Fakebat, a malware variant previously seen in July 2024, resurfaced on November 8, 2024, through a malicious Google ad disguised as an authentic advertisement for the productivity application Notion.

Web browsers and search engines remain common entry points for malware delivery, with this incident highlighting the ongoing threat posed by Fakebat, also known as Eugenloader or PaykLoader.

This malicious ad redirected users through a tracking template to evade detection, ultimately leading them to a decoy site that closely mimicked Notion.

Following the initial infection, Fakebat deploys the LummaC2 Stealer as a subsequent payload, indicating a multi-stage infection process that enhances its effectiveness.

The obfuscation techniques employed by Fakebat include the use of .NET Reactor and AES encryption to decrypt resources, which are then injected into MSBuild.exe through process hollowing.

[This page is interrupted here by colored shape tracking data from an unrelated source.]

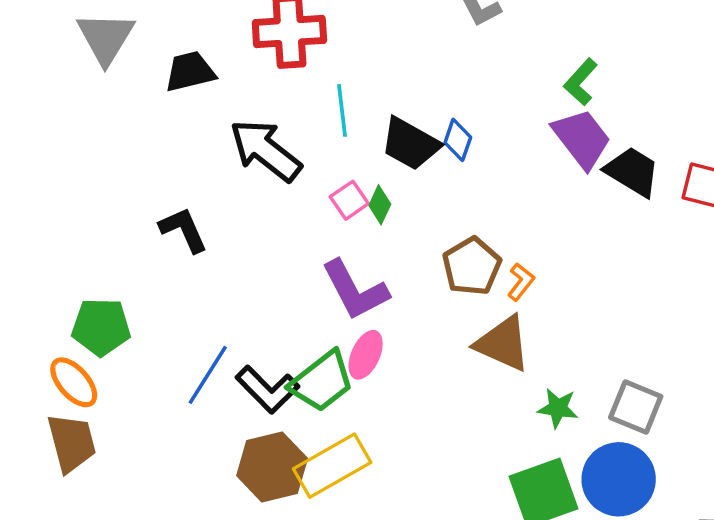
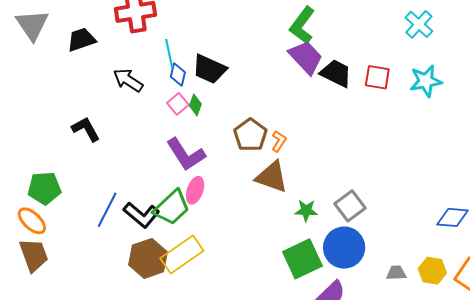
green L-shape: (581, 82) -> (302, 25), size x1.4
blue diamond: (458, 140) -> (178, 75), moved
black arrow: (266, 150) -> (128, 80), size x0.7
gray square: (636, 407) -> (350, 206), turned 36

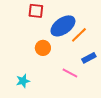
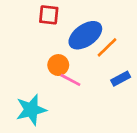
pink line: (70, 73) -> (70, 80), moved
cyan star: (23, 81) -> (31, 110), size x1.6

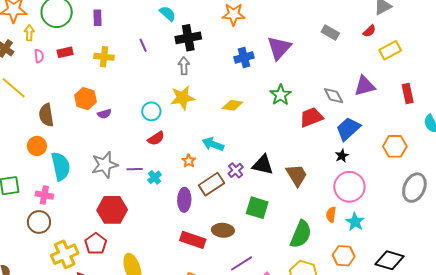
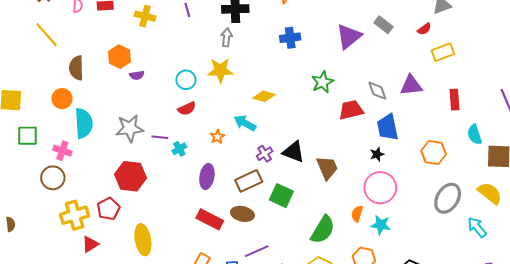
purple triangle: (279, 48) -> (349, 36), moved
yellow diamond: (232, 105) -> (264, 96), moved
blue trapezoid: (348, 129) -> (388, 127), turned -68
brown rectangle: (211, 184) -> (249, 181), moved
cyan star: (355, 222) -> (381, 225), turned -30

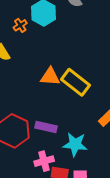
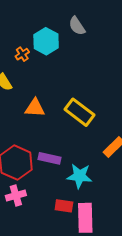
orange triangle: (50, 77) -> (35, 108), moved
pink cross: (44, 161) -> (16, 196), moved

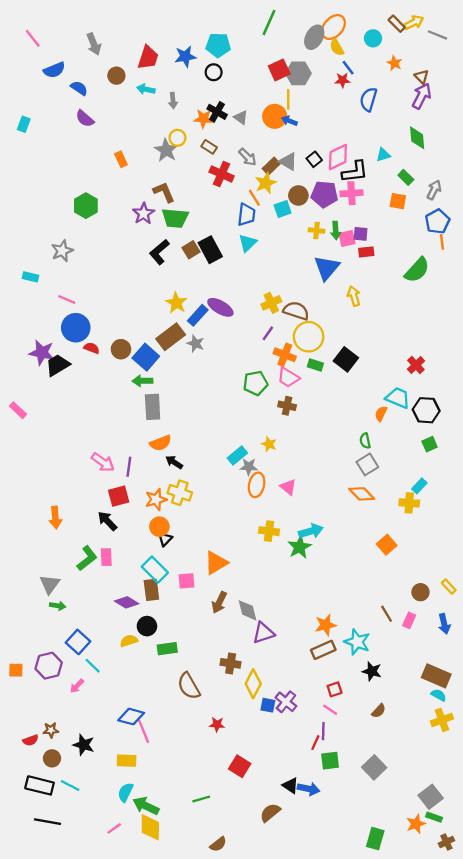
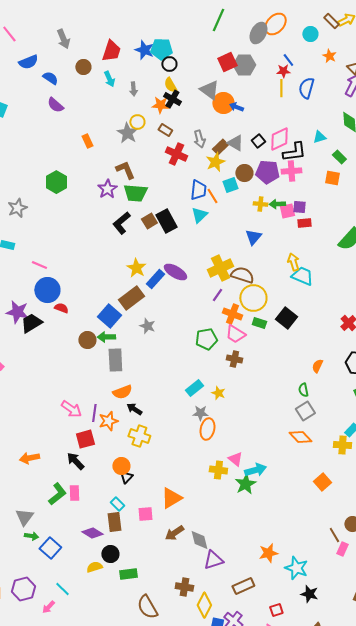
cyan pentagon: (218, 45) -> (161, 49), moved
yellow semicircle: (337, 47) -> (170, 85), moved
blue star: (185, 56) -> (144, 50), turned 30
cyan arrow: (146, 89) -> (109, 79), turned -126
yellow line: (288, 99) -> (281, 88), moved
gray triangle: (241, 117) -> (209, 90), moved, size x1.5
gray arrow: (248, 157) -> (199, 139), turned 30
orange line: (254, 198) -> (212, 196), moved
green arrow: (336, 230) -> (277, 204), turned 91
gray star: (62, 251) -> (17, 208), moved
blue triangle: (327, 268) -> (253, 237), moved, size x0.7
yellow cross: (271, 303) -> (220, 268), size x1.4
gray star: (196, 344) -> (147, 326), moved
brown circle: (121, 349) -> (87, 340), moved
cyan trapezoid: (398, 398) -> (302, 276), moved
cyan rectangle: (237, 455) -> (194, 388), moved
pink triangle: (288, 487) -> (235, 459), moved
orange star: (156, 500) -> (108, 421), moved
orange arrow: (55, 518) -> (29, 458), turned 84
cyan rectangle: (155, 570) -> (117, 504), size x0.6
brown arrow: (219, 602) -> (174, 533), turned 30
brown line: (387, 614) -> (334, 535), moved
blue square: (78, 642) -> (50, 548), moved
brown rectangle: (323, 650) -> (243, 586), moved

The malicious ad was crafted to appear legitimate, featuring the official Notion logo and website, showcasing how easily cybercriminals can impersonate trusted brands using click trackers.

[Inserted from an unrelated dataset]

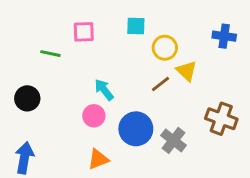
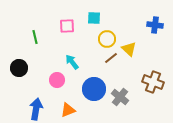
pink square: (84, 32) -> (67, 26), moved
yellow circle: (165, 48) -> (107, 39), moved
green line: (50, 54) -> (35, 37), turned 64
pink circle: (94, 116) -> (57, 80), moved
blue arrow: (24, 158) -> (36, 109), moved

Security researcher RussianPanda analyzed the installer used by Fakebat, revealing that it utilizes fingerprinting techniques to avoid detection by sandbox environments.

Although there has been a recent decline in malvertising incidents, this event serves as a stark reminder that threat actors can quickly revert to established tactics when the opportunity arises.

Indicators of compromise related to this incident include malicious URLs such as solomonegbe[.]com and notion[.]ramchhaya.com, along with various malicious payload identifiers and command and control servers.